August 6, 2012
People crossing the Mexican border into Nogales, Ariz., this week will have a chance to meet U.S. Customs and Border Protection’s newest officer—a polite yet no-nonsense bilingual gatekeeper with a thick shock of black hair and a striped gray tie. He may not have a name or join his fellow officers for coffee or lunch breaks, but his presence will likely be welcomed both by them and the commuters who regularly pass through this southern Arizona outpost on their way to and from Mexico.
That is because the new recruit is an avatar, a virtual border patrol officer residing in a kiosk developed by researchers at the University of Arizona to facilitate border crossings.

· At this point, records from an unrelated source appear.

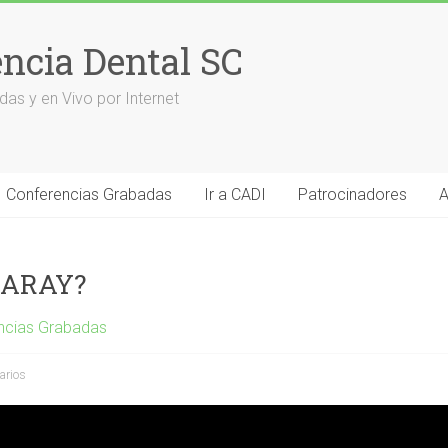
encia Dental SC
das y en Vivo por Internet
Conferencias Grabadas
Ir a CADI
Patrocinadores
A
URARAY?
ncias Grabadas
arios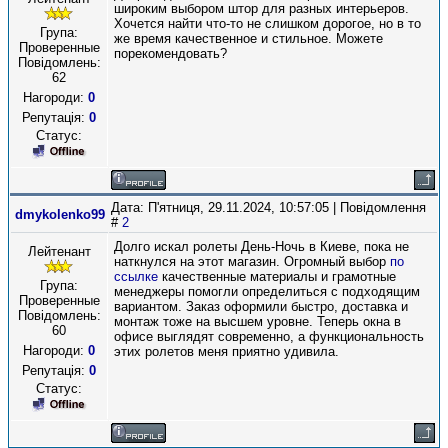
широким выбором штор для разных интерьеров.
Хочется найти что-то не слишком дорогое, но в то
Група:
же время качественное и стильное. Можете
Проверенные
порекомендовать?
Повідомлень:
62
Нагороди:
0
Репутація:
0
Статус:
Дата: П'ятниця, 29.11.2024, 10:57:05 | Повідомлення
dmykolenko99
#
2
Долго искал ролеты День-Ночь в Киеве, пока не
Лейтенант
наткнулся на этот магазин. Огромный выбор
по
ссылке
качественные материалы и грамотные
Група:
менеджеры помогли определиться с подходящим
Проверенные
вариантом. Заказ оформили быстро, доставка и
Повідомлень:
монтаж тоже на высшем уровне. Теперь окна в
60
офисе выглядят современно, а функциональность
Нагороди:
0
этих ролетов меня приятно удивила.
Репутація:
0
Статус: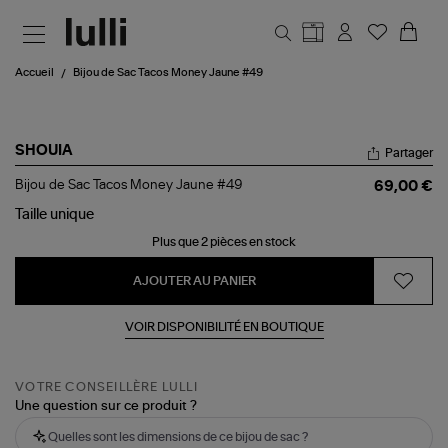
Aller au contenu principal
Accueil
Bijou de Sac Tacos Money Jaune #49
SHOUIA
Partager
Bijou
Bijou de Sac Tacos Money Jaune #49
69,00 €
de
Sac
Taille
unique
Tacos
Plus que 2 pièces en stock
Money
Jaune
#49
AJOUTER AU PANIER
VOIR DISPONIBILITÉ EN BOUTIQUE
VOTRE CONSEILLÈRE LULLI
Une question sur ce produit ?
Quelles sont les dimensions de ce bijou de sac ?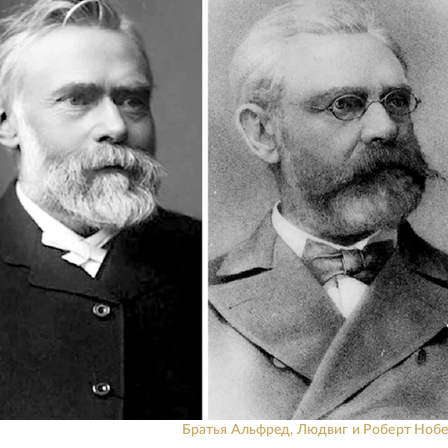
Братья Альфред, Людвиг и Роберт Нобе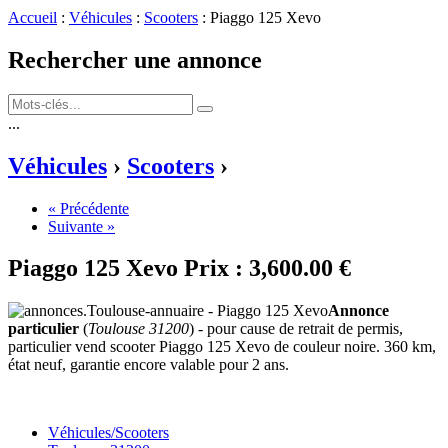
Accueil
:
Véhicules
:
Scooters
: Piaggo 125 Xevo
Rechercher une annonce
...
Véhicules
›
Scooters
›
« Précédente
Suivante »
Piaggo 125 Xevo
Prix :
3,600.00 €
Annonce
particulier
(
Toulouse 31200
) - pour cause de retrait de permis,
particulier vend scooter Piaggo 125 Xevo de couleur noire. 360 km,
état neuf, garantie encore valable pour 2 ans.
Véhicules/Scooters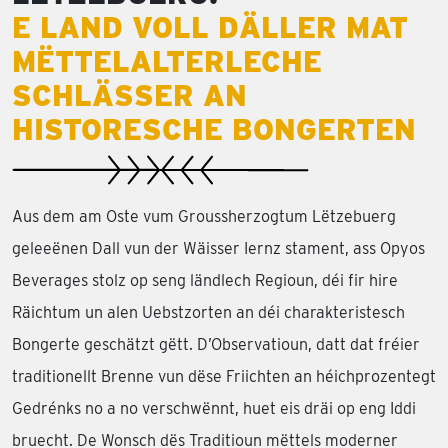
E LAND VOLL DÄLLER MAT
MËTTELALTERLECHE
SCHLÄSSER AN
HISTORESCHE BONGERTEN
Aus dem am Oste vum Groussherzogtum Lëtzebuerg
geleeënen Dall vun der Wäisser Iernz stament, ass Opyos
Beverages stolz op seng ländlech Regioun, déi fir hire
Räichtum un alen Uebstzorten an déi charakteristesch
Bongerte geschätzt gëtt. D’Observatioun, datt dat fréier
traditionellt Brenne vun dëse Friichten an héichprozentegt
Gedrénks no a no verschwënnt, huet eis dräi op eng Iddi
bruecht. De Wonsch dës Traditioun mëttels moderner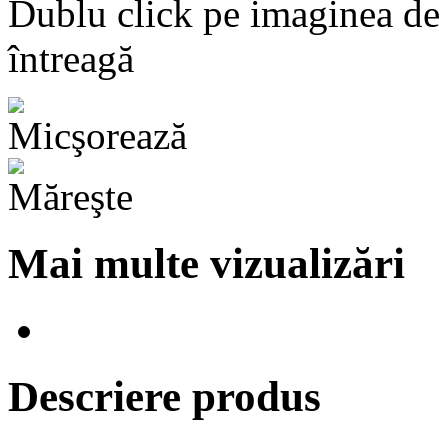
Dublu click pe imaginea de
întreagă
Mai multe vizualizări
Descriere produs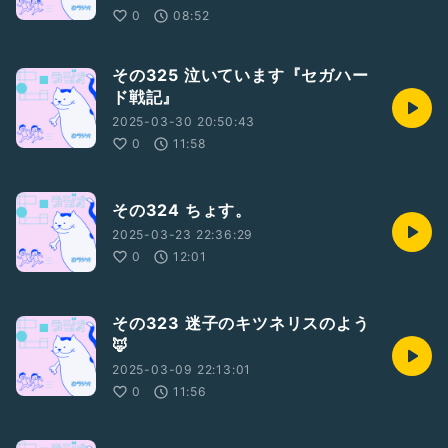
0
08:52
その325 泣いています『セガハー
ド戦記』
2025-03-30 20:50:43
0
11:58
その324 ちょす。
2025-03-23 22:36:29
0
12:01
その323 迷子のキツネリスのよう
🦊
2025-03-09 22:13:01
0
11:56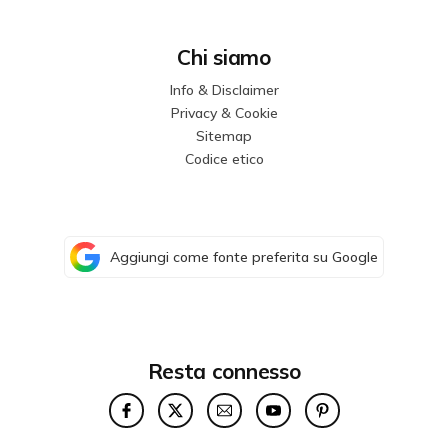
Chi siamo
Info & Disclaimer
Privacy & Cookie
Sitemap
Codice etico
Aggiungi come fonte preferita su Google
Resta connesso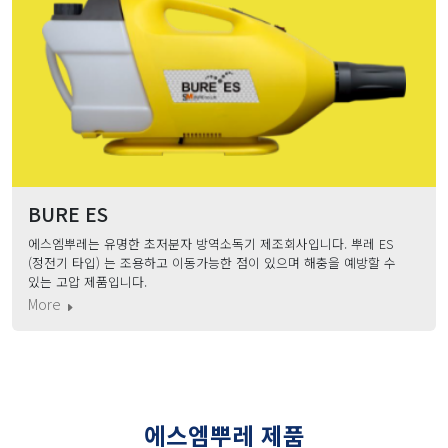
BURE ES
에스엠뿌레는 유명한 초저분자 방역소독기 제조회사입니다. 뿌레 ES
(정전기 타입) 는 조용하고 이동가능한 점이 있으며 해충을 예방할 수
있는 고압 제품입니다.
More
에스엠뿌레 제품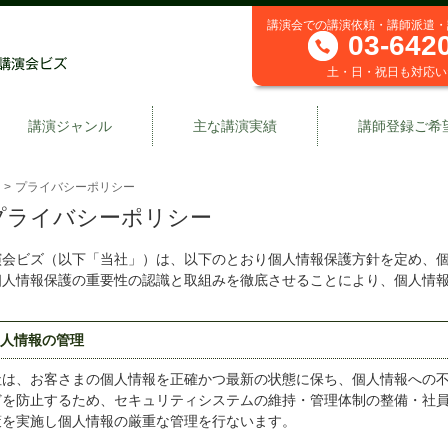
講演会での講演依頼・講師派遣・
03-642
土・日・祝日も対応い
講演ジャンル
主な講演実績
講師登録ご希
>
プライバシーポリシー
プライバシーポリシー
演会ビズ（以下「当社」）は、以下のとおり個人情報保護方針を定め、
個人情報保護の重要性の認識と取組みを徹底させることにより、個人情
個人情報の管理
社は、お客さまの個人情報を正確かつ最新の状態に保ち、個人情報への
どを防止するため、セキュリティシステムの維持・管理体制の整備・社
策を実施し個人情報の厳重な管理を行ないます。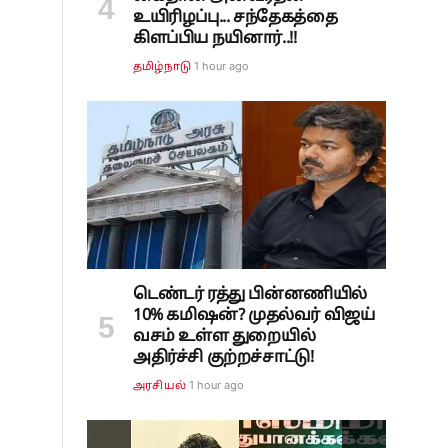
உயிரிழப்பு... சந்தேகத்தை
கிளப்பிய நயினார்..!!
1 hour ago
தமிழ்நாடு
டெண்டர் ரத்து பின்னணியில்
10% கமிஷன்? முதல்வர் விஜய்
வசம் உள்ள துறையில்
அதிர்ச்சி குற்றச்சாட்டு!
1 hour ago
அரசியல்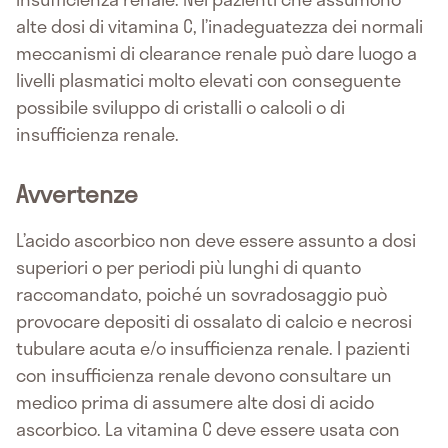
alte dosi di vitamina C, l’inadeguatezza dei normali
meccanismi di clearance renale può dare luogo a
livelli plasmatici molto elevati con conseguente
possibile sviluppo di cristalli o calcoli o di
insufficienza renale.
Avvertenze
L’acido ascorbico non deve essere assunto a dosi
superiori o per periodi più lunghi di quanto
raccomandato, poiché un sovradosaggio può
provocare depositi di ossalato di calcio e necrosi
tubulare acuta e/o insufficienza renale. I pazienti
con insufficienza renale devono consultare un
medico prima di assumere alte dosi di acido
ascorbico. La vitamina C deve essere usata con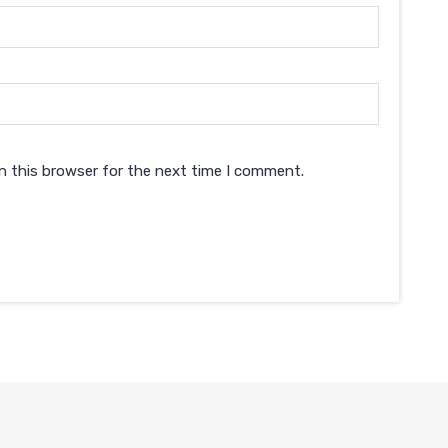
n this browser for the next time I comment.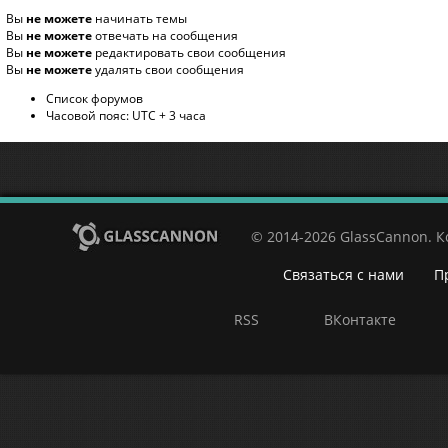
Вы
не можете
начинать темы
Вы
не можете
отвечать на сообщения
Вы
не можете
редактировать свои сообщения
Вы
не можете
удалять свои сообщения
Список форумов
Часовой пояс: UTC + 3 часа
© 2014-2026 GlassCannon. 
Связаться с нами
П
RSS
ВКонтакте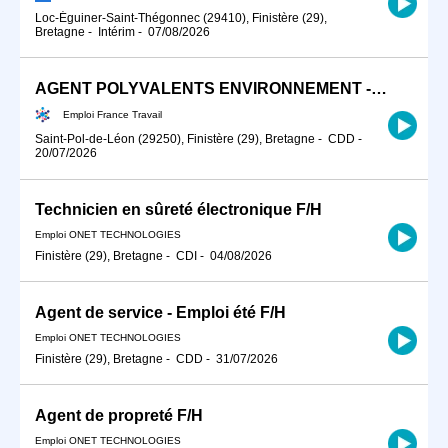
Loc-Éguiner-Saint-Thégonnec (29410), Finistère (29),
Bretagne
-
Intérim
-
07/08/2026
AGENT POLYVALENTS ENVIRONNEMENT - ESPACES VERTS F/H
Emploi France Travail
Saint-Pol-de-Léon (29250), Finistère (29), Bretagne
-
CDD
-
20/07/2026
Technicien en sûreté électronique F/H
Emploi ONET TECHNOLOGIES
Finistère (29), Bretagne
-
CDI
-
04/08/2026
Agent de service - Emploi été F/H
Emploi ONET TECHNOLOGIES
Finistère (29), Bretagne
-
CDD
-
31/07/2026
Agent de propreté F/H
Emploi ONET TECHNOLOGIES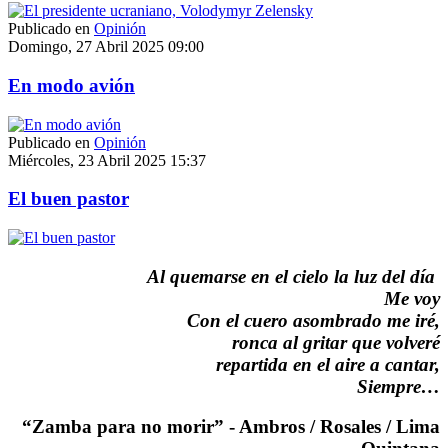
Publicado en
Opinión
Domingo, 27 Abril 2025 09:00
En modo avión
Publicado en
Opinión
Miércoles, 23 Abril 2025 15:37
El buen pastor
Al quemarse en el cielo la luz del día
Me voy
Con el cuero asombrado me iré,
ronca al gritar que volveré
repartida en el aire a cantar,
Siempre…
“Zamba para no morir” - Ambros / Rosales / Lima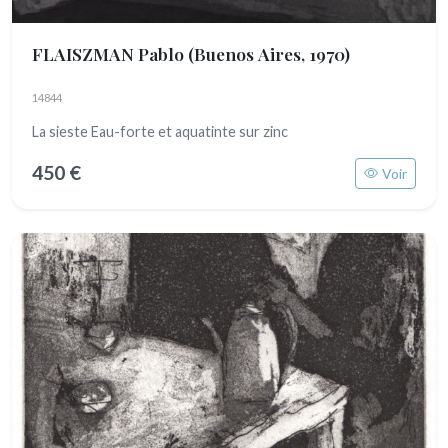
FLAISZMAN Pablo
(Buenos Aires, 1970)
14844
La sieste Eau-forte et aquatinte sur zinc
450 €
Voir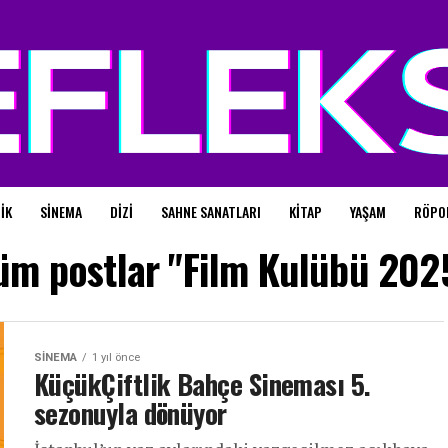
IK
SINEMA
DIZI
SAHNE SANATLARI
KITAP
YAŞAM
RÖPO
üm postlar "Film Kulübü 202
SINEMA
1 yıl önce
KüçükÇiftlik Bahçe Sineması 5.
sezonuyla dönüyor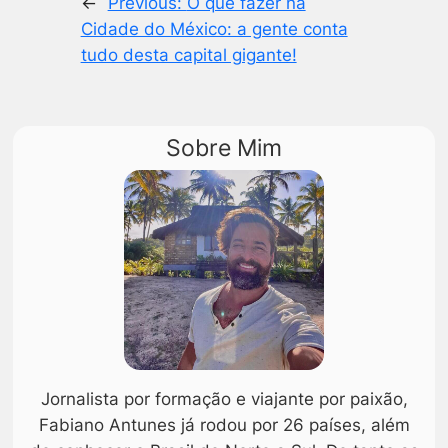
←
Previous:
O que fazer na
Cidade do México: a gente conta
tudo desta capital gigante!
Sobre Mim
Jornalista por formação e viajante por paixão,
Fabiano Antunes já rodou por 26 países, além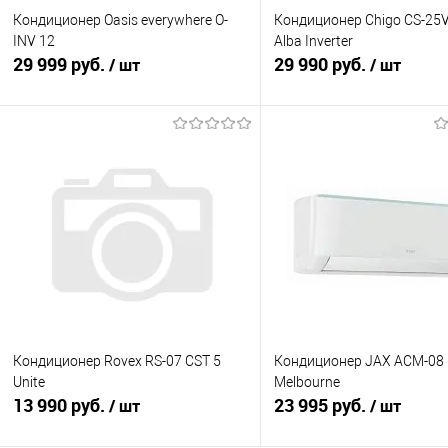
Кондиционер Oasis everywhere O-
Кондиционер Chigo CS-25
INV 12
Alba Inverter
29 999 руб.
29 990 руб.
/ шт
/ шт
В корзину
В корзину
Купить в 1 клик
К сравнению
Купить в 1 клик
К с
В избранное
В наличии
В избранное
В н
Кондиционер Rovex RS-07 CST 5
Кондиционер JAX ACM-08
Unite
Melbourne
13 990 руб.
23 995 руб.
/ шт
/ шт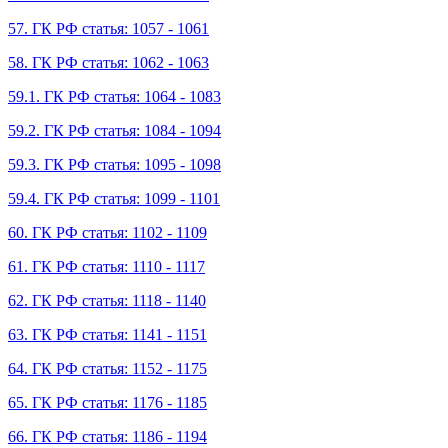
57. ГК РФ статья: 1057 - 1061
58. ГК РФ статья: 1062 - 1063
59.1. ГК РФ статья: 1064 - 1083
59.2. ГК РФ статья: 1084 - 1094
59.3. ГК РФ статья: 1095 - 1098
59.4. ГК РФ статья: 1099 - 1101
60. ГК РФ статья: 1102 - 1109
61. ГК РФ статья: 1110 - 1117
62. ГК РФ статья: 1118 - 1140
63. ГК РФ статья: 1141 - 1151
64. ГК РФ статья: 1152 - 1175
65. ГК РФ статья: 1176 - 1185
66. ГК РФ статья: 1186 - 1194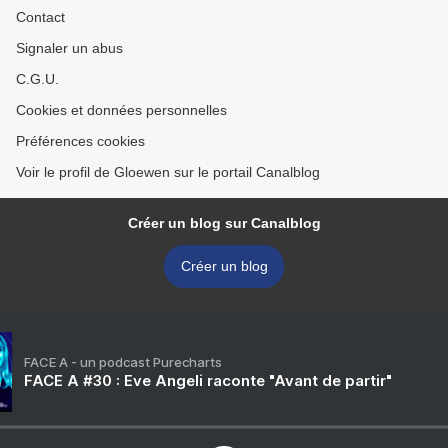
Contact
Signaler un abus
C.G.U.
Cookies et données personnelles
Préférences cookies
Voir le profil de Gloewen sur le portail Canalblog
Créer un blog sur Canalblog
Créer un blog
FACE A - un podcast Purecharts
FACE A #30 : Eve Angeli raconte "Avant de partir"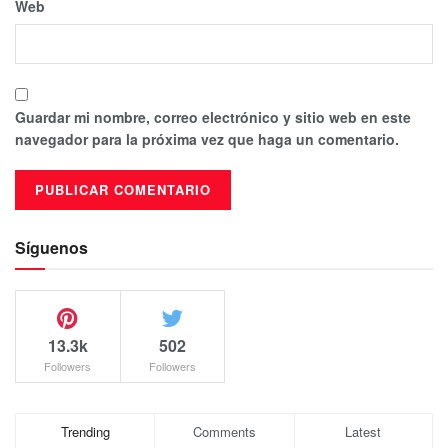
Web
Guardar mi nombre, correo electrónico y sitio web en este
navegador para la próxima vez que haga un comentario.
Síguenos
13.3k
502
Followers
Followers
Trending
Comments
Latest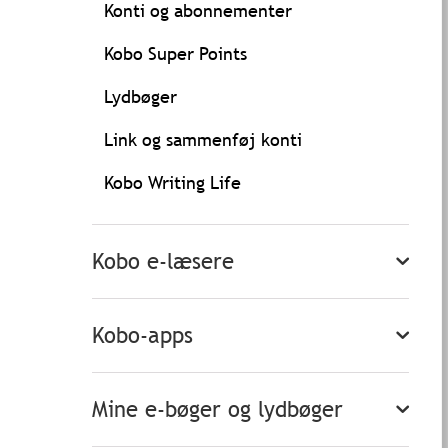
Konti og abonnementer
Kobo Super Points
Lydbøger
Link og sammenføj konti
Kobo Writing Life
Kobo e-læsere
Kobo-apps
Mine e-bøger og lydbøger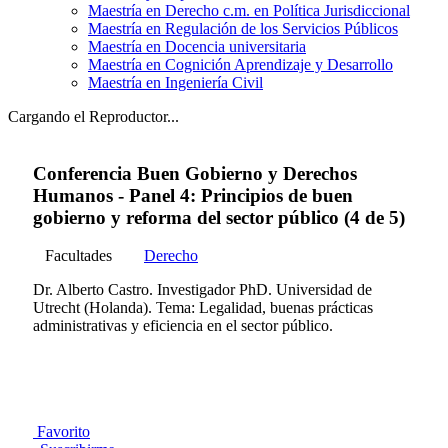
Maestría en Derecho c.m. en Política Jurisdiccional
Maestría en Regulación de los Servicios Públicos
Maestría en Docencia universitaria
Maestría en Cognición Aprendizaje y Desarrollo
Maestría en Ingeniería Civil
Cargando el Reproductor...
Conferencia Buen Gobierno y Derechos
Humanos - Panel 4: Principios de buen
gobierno y reforma del sector público (4 de 5)
Facultades
Derecho
Dr. Alberto Castro. Investigador PhD. Universidad de
Utrecht (Holanda). Tema: Legalidad, buenas prácticas
administrativas y eficiencia en el sector público.
Favorito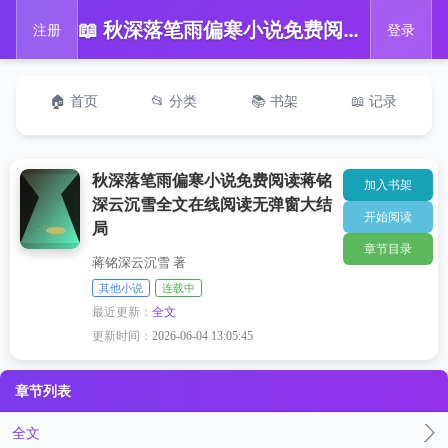
📖 秋深落笔雨偏寒小说免费阅读蒋铭深云沉雪全文在线阅读无弹窗大结局
注册
登录
🏠 首页
📂 分类
📚 书架
📖 记录
秋深落笔雨偏寒小说免费阅读蒋铭
加入书架
深云沉雪全文在线阅读无弹窗大结
开始阅读
局
章节目录
蒋铭深云沉雪 著
其他小说
连载中
最近更新：
全文
更新时间：
2026-06-04 13:05:45
章节列表
全文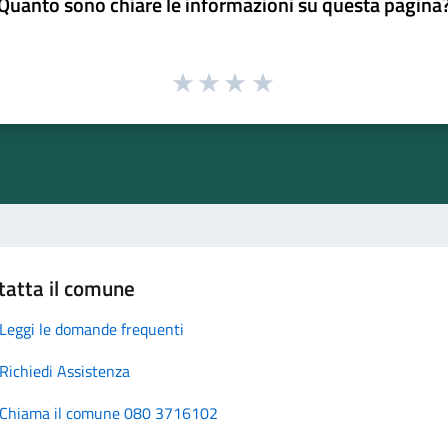
Quanto sono chiare le informazioni su questa pagina
tatta il comune
Leggi le domande frequenti
Richiedi Assistenza
Chiama il comune 080 3716102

CBP is actually installing an updated version of the University of Arizona’s kiosk—the original was tested at the station from December to March—to determine its ability to help enroll applicants in its Trusted Traveler programs at the Mexican border. The programs, also available for airline passengers, were created after 9/11 at various ports of entry into the U.S. to expedite preapproved, low-risk travelers through dedicated lanes and kiosks. All Trusted Traveler applicants must voluntarily undergo a background check against criminal, law-enforcement, customs, immigration, agriculture and terrorist databases. The process also includes biometric fingerprint checks and an interview with a CBP officer.